Replace FactoryGirl.create with build_stubbed

This is a small improvement that fabricates an object but does not make it touches in the database and make specs run faster.

Remove extra options described in RSpec blocks

Lets imagine you’re using timecop-rspec gem and you have a case like this:

it 'travels but check nothing', travel: Time.new(2014, 11, 15) do
  expect(something).to be :ok

But the travel was forgotten there and is not being used. Then we can remove the travel block and run the spec and check if it works.

it 'travels but check nothing' do
  expect(something).to be :ok


If the test passes, the script can make the change official.


My actual script replaced it with all occurrences at one time. Then, it’s a bit weird and is not so powerful because sometimes we have a few cases that can work and others not. Ideally, it should run one change each time and check if that change works.

Then if it works, it can do another change and check if it works.

I also did another very similar script for factory_girl-seeds and in at that time the way I was trying to automate the replacement of FactoryGirl.create to use seed instead. It was a bit bugged because seed method does not support traits and recognize extra attributes as keys for each kind of record needed.

The engine

A tool for run code patch experiments. It should make code changes, create some temporary spec and check if it works. Also, apply to the official code if the spec works.

Criteria for keep the change

The criteria should be related to keep or not keep that change. If the test passes but it’s degrading the performance, or the improvement is insignificant.

Run a command to test the change

Every change should have a way to check if the shift was conclusively positive.

It can be:

One thing I found very weak in my current implementations that I was always running the entire file and I could try to run some specs in cascade. Then I think it should follow some directives:

Divide and conquer

Each experiment can use an isolated environment and without the interference of other checks. In that way, I think we can distribute the labor to multiple workers that can be replacing and reporting the results and even build a third meta-experiment to check if two examples are compatible.

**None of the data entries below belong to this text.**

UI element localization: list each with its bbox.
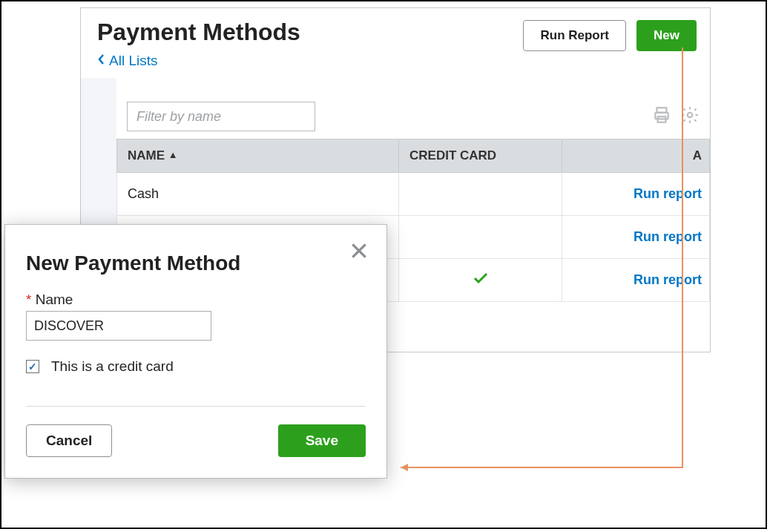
print-icon[interactable] [652,105,671,128]
filter-input[interactable] [127,102,315,131]
column-header-action[interactable]: A [562,139,710,173]
svg-point-3 [688,113,693,118]
check-icon [473,272,488,287]
checkbox-label: This is a credit card [51,358,174,375]
table-row: Cash Run report [117,173,710,216]
name-field-label: * Name [26,292,366,308]
row-action-link[interactable]: Run report [562,259,710,302]
cell-name: Cash [117,173,399,216]
back-link-text: All Lists [109,53,157,69]
cell-credit-card [399,216,562,259]
svg-marker-6 [401,464,408,471]
credit-card-checkbox[interactable]: ✓ [26,360,39,373]
name-input[interactable] [26,311,211,341]
cell-credit-card [399,173,562,216]
back-link[interactable]: All Lists [97,53,157,69]
sort-asc-icon: ▲ [168,149,178,160]
run-report-button[interactable]: Run Report [523,20,626,51]
save-button[interactable]: Save [278,424,366,457]
dialog-title: New Payment Method [26,252,240,275]
required-indicator: * [26,292,31,307]
gear-icon[interactable] [680,105,700,128]
page-title: Payment Methods [97,19,300,46]
cancel-button[interactable]: Cancel [26,424,112,457]
close-icon[interactable] [349,241,369,263]
new-button[interactable]: New [636,20,697,51]
column-header-name[interactable]: NAME ▲ [117,139,399,173]
new-payment-method-dialog: New Payment Method * Name ✓ This is a cr… [4,224,387,479]
chevron-left-icon [97,53,105,69]
cell-credit-card [399,259,562,302]
row-action-link[interactable]: Run report [562,216,710,259]
column-header-credit-card[interactable]: CREDIT CARD [399,139,562,173]
row-action-link[interactable]: Run report [562,173,710,216]
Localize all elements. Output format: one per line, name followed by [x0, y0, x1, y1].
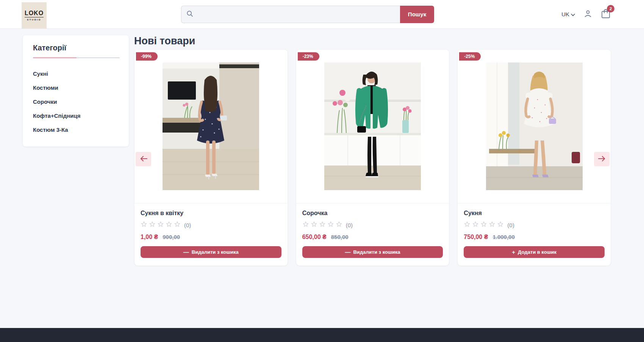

describe User, travel: '2020-02-02' do
  let(:user) { create(user, twitter: 'jonatasdp')}
  it { expect(user).to be_valid }

Lets imagine the experiments in action:

Remove travel

describe User do
  let(:user) { create(user, twitter: 'jonatasdp') }
  it { expect(user).to be_valid }

Replace create with build_stubbed

describe User do
  let(:user) { build_stubbed(user, twitter: 'jonatasdp') }
  it { expect(user).to be_valid }

Remove extra parameters from FactoryGirl create or build_stubbed

describe User do
  let(:user) { build_stubbed(user) }
  it { expect(user).to be_valid }

Learning from mistakes

It can start reporting the success and failures with the current related AST / context to try to identify some patterns to empower intelligence and make it divide and conquer algorithm to avoiding insist in non-effective replacements for some specific cases.

Putting all things together

I think I need a bit more time before start coding. My original idea is to build the following components:




Glue all parts and set up the experiments and know what files it will run.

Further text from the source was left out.